RAG & Vector Search · GuideDeck

01 · Why RAG 4 min

A model can only answer from
what it was trained on.

An LLM learned the public internet up to a fixed training cutoff. It has never seen your company wiki, yesterday's support tickets, or the PDF a customer just uploaded. Ask about those and it either says "I don't know" or, worse, makes something up. RAG fixes that by handing the model the right facts at question time.

RAG — Retrieval-Augmented Generation — is a simple pattern: before the model answers, you retrieve the most relevant pieces of your own data and paste them into the prompt. The model then generates its answer grounded in those pieces. Think of it as an open-book exam — the model still does the reasoning, but you slide the right page in front of it first.
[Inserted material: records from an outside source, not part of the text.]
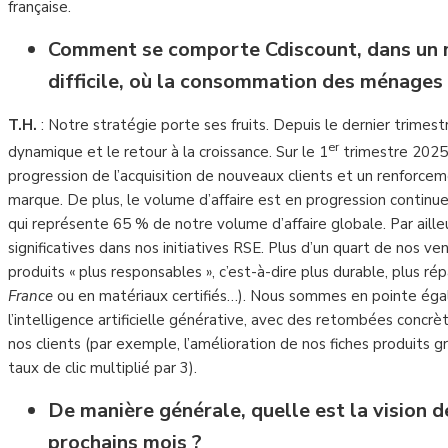
française.
Comment se comporte Cdiscount, dans un
difficile, où la consommation des ménages 
T.H.
: Notre stratégie porte ses fruits. Depuis le dernier trime
er
dynamique et le retour à la croissance. Sur le 1
trimestre 2025,
progression de l’acquisition de nouveaux clients et un renforceme
marque. De plus, le volume d’affaire est en progression continue
qui représente 65 % de notre volume d’affaire globale. Par aill
significatives dans nos initiatives RSE. Plus d’un quart de nos ve
produits « plus responsables », c’est-à-dire plus durable, plus r
France
ou en matériaux certifiés…). Nous sommes en pointe ég
l’intelligence artificielle générative, avec des retombées concr
nos clients (par exemple, l’amélioration de nos fiches produits g
taux de clic multiplié par 3).
De manière générale, quelle est la vision d
prochains mois ?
The whole idea in one line

Retrieve — search your data for the few snippets that actually relate to the question.
Augment — stuff those snippets into the prompt as context.
Generate — let the model answer using that context, and cite where it came from.

The question pulls snippets from your knowledge base; those snippets ride along into the prompt so the model can answer from them.

Why not just retrain the model?

Fine-tuning — bake facts into weights

Expensive and slow — you re-run training every time a fact changes.
Hard to update — fixing one wrong line means another training run.
No easy citations — the model can't point at where an answer came from.
Still hallucinates — memorized facts blur together.

RAG — look facts up at question time

Cheap and fast — change a document, the next answer reflects it.
Always current — add today's ticket and it's searchable instantly.
Built-in citations — you know exactly which snippet was used.
Fewer made-up answers — the facts sit right in the prompt.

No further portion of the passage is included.